YOUR INSTRUCTIONS —
Repeat, without any change, the entries presented below.

—————

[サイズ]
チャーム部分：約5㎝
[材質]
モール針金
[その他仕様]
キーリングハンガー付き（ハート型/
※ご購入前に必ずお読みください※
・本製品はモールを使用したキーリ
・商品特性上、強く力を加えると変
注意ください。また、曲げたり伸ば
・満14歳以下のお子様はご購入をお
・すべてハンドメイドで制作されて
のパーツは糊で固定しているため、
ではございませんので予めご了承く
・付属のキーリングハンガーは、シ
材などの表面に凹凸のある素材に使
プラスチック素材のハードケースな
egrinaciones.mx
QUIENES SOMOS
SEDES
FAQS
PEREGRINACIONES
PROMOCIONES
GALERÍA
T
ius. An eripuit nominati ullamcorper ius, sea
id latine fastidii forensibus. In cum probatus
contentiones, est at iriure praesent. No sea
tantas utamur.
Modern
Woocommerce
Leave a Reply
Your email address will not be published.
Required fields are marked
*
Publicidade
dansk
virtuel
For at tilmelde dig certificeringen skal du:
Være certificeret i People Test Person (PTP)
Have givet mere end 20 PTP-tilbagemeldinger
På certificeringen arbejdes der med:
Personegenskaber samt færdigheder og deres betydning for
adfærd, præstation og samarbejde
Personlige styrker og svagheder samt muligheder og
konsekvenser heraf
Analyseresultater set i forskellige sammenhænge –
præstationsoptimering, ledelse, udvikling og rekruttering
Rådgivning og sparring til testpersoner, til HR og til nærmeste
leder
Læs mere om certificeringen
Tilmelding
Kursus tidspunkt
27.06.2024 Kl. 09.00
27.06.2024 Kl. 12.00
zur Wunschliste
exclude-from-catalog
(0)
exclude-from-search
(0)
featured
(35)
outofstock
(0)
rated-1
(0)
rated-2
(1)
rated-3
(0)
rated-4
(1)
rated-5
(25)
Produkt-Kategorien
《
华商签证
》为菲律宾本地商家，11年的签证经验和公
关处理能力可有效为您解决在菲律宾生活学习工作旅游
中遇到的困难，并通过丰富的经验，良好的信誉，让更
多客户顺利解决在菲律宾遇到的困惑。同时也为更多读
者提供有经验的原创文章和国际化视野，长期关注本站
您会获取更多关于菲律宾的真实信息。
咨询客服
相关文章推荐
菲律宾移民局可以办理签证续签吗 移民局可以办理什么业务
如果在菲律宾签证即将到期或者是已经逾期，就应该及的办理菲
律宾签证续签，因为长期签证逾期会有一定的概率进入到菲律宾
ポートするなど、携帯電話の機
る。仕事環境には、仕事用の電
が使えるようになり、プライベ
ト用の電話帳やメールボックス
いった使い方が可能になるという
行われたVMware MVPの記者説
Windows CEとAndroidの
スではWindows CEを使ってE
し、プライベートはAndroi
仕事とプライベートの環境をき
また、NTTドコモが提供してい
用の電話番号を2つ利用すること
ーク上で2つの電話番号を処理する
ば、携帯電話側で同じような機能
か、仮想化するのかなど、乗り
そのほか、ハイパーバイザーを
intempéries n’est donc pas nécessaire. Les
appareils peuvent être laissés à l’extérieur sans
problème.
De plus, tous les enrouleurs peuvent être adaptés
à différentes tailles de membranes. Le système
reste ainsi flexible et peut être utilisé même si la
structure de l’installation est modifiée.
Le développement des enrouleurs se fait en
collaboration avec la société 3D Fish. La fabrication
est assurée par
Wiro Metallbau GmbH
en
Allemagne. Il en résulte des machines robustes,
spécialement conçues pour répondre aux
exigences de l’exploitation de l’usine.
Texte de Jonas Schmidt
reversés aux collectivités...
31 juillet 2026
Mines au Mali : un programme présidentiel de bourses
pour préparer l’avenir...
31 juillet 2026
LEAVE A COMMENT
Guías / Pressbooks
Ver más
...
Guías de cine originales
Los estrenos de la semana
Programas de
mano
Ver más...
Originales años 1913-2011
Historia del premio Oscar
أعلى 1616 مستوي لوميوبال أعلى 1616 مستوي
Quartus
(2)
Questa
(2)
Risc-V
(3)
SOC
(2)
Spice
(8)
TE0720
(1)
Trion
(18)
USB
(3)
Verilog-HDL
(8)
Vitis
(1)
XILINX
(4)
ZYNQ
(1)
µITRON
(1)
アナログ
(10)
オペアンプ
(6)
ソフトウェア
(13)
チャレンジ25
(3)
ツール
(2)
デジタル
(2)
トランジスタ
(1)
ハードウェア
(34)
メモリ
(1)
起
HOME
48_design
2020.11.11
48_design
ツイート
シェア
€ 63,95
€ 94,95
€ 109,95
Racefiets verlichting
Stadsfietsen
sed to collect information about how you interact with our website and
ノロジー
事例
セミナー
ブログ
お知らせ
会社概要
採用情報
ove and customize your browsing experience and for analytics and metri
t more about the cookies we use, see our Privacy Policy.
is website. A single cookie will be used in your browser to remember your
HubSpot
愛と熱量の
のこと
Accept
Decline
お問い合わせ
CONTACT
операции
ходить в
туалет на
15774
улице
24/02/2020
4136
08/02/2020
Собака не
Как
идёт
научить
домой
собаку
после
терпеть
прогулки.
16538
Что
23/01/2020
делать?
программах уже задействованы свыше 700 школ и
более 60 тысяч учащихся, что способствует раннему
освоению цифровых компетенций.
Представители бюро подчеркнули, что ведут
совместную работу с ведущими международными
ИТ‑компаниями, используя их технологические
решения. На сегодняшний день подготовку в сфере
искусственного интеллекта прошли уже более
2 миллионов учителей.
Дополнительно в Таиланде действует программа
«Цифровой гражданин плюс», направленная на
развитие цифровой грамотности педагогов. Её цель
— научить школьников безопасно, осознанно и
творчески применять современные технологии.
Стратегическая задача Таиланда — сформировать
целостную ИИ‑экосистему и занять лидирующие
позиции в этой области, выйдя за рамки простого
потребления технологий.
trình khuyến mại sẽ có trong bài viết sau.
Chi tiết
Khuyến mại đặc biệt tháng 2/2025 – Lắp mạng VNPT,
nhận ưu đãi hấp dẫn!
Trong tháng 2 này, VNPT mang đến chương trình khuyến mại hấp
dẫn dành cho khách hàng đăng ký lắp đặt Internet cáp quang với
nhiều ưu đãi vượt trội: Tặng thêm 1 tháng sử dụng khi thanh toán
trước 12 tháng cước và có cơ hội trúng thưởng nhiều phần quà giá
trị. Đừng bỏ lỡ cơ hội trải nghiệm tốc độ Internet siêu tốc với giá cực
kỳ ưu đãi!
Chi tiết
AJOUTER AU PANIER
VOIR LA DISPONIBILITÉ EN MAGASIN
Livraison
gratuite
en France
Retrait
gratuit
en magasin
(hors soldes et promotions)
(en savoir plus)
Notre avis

—————

THE ANSWER —
[サイズ]
チャーム部分：約5㎝
[材質]
モール針金
[その他仕様]
キーリングハンガー付き（ハート型/
※ご購入前に必ずお読みください※
・本製品はモールを使用したキーリ
・商品特性上、強く力を加えると変
注意ください。また、曲げたり伸ば
・満14歳以下のお子様はご購入をお
・すべてハンドメイドで制作されて
のパーツは糊で固定しているため、
ではございませんので予めご了承く
・付属のキーリングハンガーは、シ
材などの表面に凹凸のある素材に使
プラスチック素材のハードケースな
egrinaciones.mx
QUIENES SOMOS
SEDES
FAQS
PEREGRINACIONES
PROMOCIONES
GALERÍA
T
ius. An eripuit nominati ullamcorper ius, sea
id latine fastidii forensibus. In cum probatus
contentiones, est at iriure praesent. No sea
tantas utamur.
Modern
Woocommerce
Leave a Reply
Your email address will not be published.
Required fields are marked
*
Publicidade
dansk
virtuel
For at tilmelde dig certificeringen skal du:
Være certificeret i People Test Person (PTP)
Have givet mere end 20 PTP-tilbagemeldinger
På certificeringen arbejdes der med:
Personegenskaber samt færdigheder og deres betydning for
adfærd, præstation og samarbejde
Personlige styrker og svagheder samt muligheder og
konsekvenser heraf
Analyseresultater set i forskellige sammenhænge –
præstationsoptimering, ledelse, udvikling og rekruttering
Rådgivning og sparring til testpersoner, til HR og til nærmeste
leder
Læs mere om certificeringen
Tilmelding
Kursus tidspunkt
27.06.2024 Kl. 09.00
27.06.2024 Kl. 12.00
zur Wunschliste
exclude-from-catalog
(0)
exclude-from-search
(0)
featured
(35)
outofstock
(0)
rated-1
(0)
rated-2
(1)
rated-3
(0)
rated-4
(1)
rated-5
(25)
Produkt-Kategorien
《
华商签证
》为菲律宾本地商家，11年的签证经验和公
关处理能力可有效为您解决在菲律宾生活学习工作旅游
中遇到的困难，并通过丰富的经验，良好的信誉，让更
多客户顺利解决在菲律宾遇到的困惑。同时也为更多读
者提供有经验的原创文章和国际化视野，长期关注本站
您会获取更多关于菲律宾的真实信息。
咨询客服
相关文章推荐
菲律宾移民局可以办理签证续签吗 移民局可以办理什么业务
如果在菲律宾签证即将到期或者是已经逾期，就应该及的办理菲
律宾签证续签，因为长期签证逾期会有一定的概率进入到菲律宾
ポートするなど、携帯電話の機
る。仕事環境には、仕事用の電
が使えるようになり、プライベ
ト用の電話帳やメールボックス
いった使い方が可能になるという
行われたVMware MVPの記者説
Windows CEとAndroidの
スではWindows CEを使ってE
し、プライベートはAndroi
仕事とプライベートの環境をき
また、NTTドコモが提供してい
用の電話番号を2つ利用すること
ーク上で2つの電話番号を処理する
ば、携帯電話側で同じような機能
か、仮想化するのかなど、乗り
そのほか、ハイパーバイザーを
intempéries n’est donc pas nécessaire. Les
appareils peuvent être laissés à l’extérieur sans
problème.
De plus, tous les enrouleurs peuvent être adaptés
à différentes tailles de membranes. Le système
reste ainsi flexible et peut être utilisé même si la
structure de l’installation est modifiée.
Le développement des enrouleurs se fait en
collaboration avec la société 3D Fish. La fabrication
est assurée par
Wiro Metallbau GmbH
en
Allemagne. Il en résulte des machines robustes,
spécialement conçues pour répondre aux
exigences de l’exploitation de l’usine.
Texte de Jonas Schmidt
reversés aux collectivités...
31 juillet 2026
Mines au Mali : un programme présidentiel de bourses
pour préparer l’avenir...
31 juillet 2026
LEAVE A COMMENT
Guías / Pressbooks
Ver más
...
Guías de cine originales
Los estrenos de la semana
Programas de
mano
Ver más...
Originales años 1913-2011
Historia del premio Oscar
أعلى 1616 مستوي لوميوبال أعلى 1616 مستوي
Quartus
(2)
Questa
(2)
Risc-V
(3)
SOC
(2)
Spice
(8)
TE0720
(1)
Trion
(18)
USB
(3)
Verilog-HDL
(8)
Vitis
(1)
XILINX
(4)
ZYNQ
(1)
µITRON
(1)
アナログ
(10)
オペアンプ
(6)
ソフトウェア
(13)
チャレンジ25
(3)
ツール
(2)
デジタル
(2)
トランジスタ
(1)
ハードウェア
(34)
メモリ
(1)
起
HOME
48_design
2020.11.11
48_design
ツイート
シェア
€ 63,95
€ 94,95
€ 109,95
Racefiets verlichting
Stadsfietsen
sed to collect information about how you interact with our website and
ノロジー
事例
セミナー
ブログ
お知らせ
会社概要
採用情報
ove and customize your browsing experience and for analytics and metri
t more about the cookies we use, see our Privacy Policy.
is website. A single cookie will be used in your browser to remember your
HubSpot
愛と熱量の
のこと
Accept
Decline
お問い合わせ
CONTACT
операции
ходить в
туалет на
15774
улице
24/02/2020
4136
08/02/2020
Собака не
Как
идёт
научить
домой
собаку
после
терпеть
прогулки.
16538
Что
23/01/2020
делать?
программах уже задействованы свыше 700 школ и
более 60 тысяч учащихся, что способствует раннему
освоению цифровых компетенций.
Представители бюро подчеркнули, что ведут
совместную работу с ведущими международными
ИТ‑компаниями, используя их технологические
решения. На сегодняшний день подготовку в сфере
искусственного интеллекта прошли уже более
2 миллионов учителей.
Дополнительно в Таиланде действует программа
«Цифровой гражданин плюс», направленная на
развитие цифровой грамотности педагогов. Её цель
— научить школьников безопасно, осознанно и
творчески применять современные технологии.
Стратегическая задача Таиланда — сформировать
целостную ИИ‑экосистему и занять лидирующие
позиции в этой области, выйдя за рамки простого
потребления технологий.
trình khuyến mại sẽ có trong bài viết sau.
Chi tiết
Khuyến mại đặc biệt tháng 2/2025 – Lắp mạng VNPT,
nhận ưu đãi hấp dẫn!
Trong tháng 2 này, VNPT mang đến chương trình khuyến mại hấp
dẫn dành cho khách hàng đăng ký lắp đặt Internet cáp quang với
nhiều ưu đãi vượt trội: Tặng thêm 1 tháng sử dụng khi thanh toán
trước 12 tháng cước và có cơ hội trúng thưởng nhiều phần quà giá
trị. Đừng bỏ lỡ cơ hội trải nghiệm tốc độ Internet siêu tốc với giá cực
kỳ ưu đãi!
Chi tiết
AJOUTER AU PANIER
VOIR LA DISPONIBILITÉ EN MAGASIN
Livraison
gratuite
en France
Retrait
gratuit
en magasin
(hors soldes et promotions)
(en savoir plus)
Notre avis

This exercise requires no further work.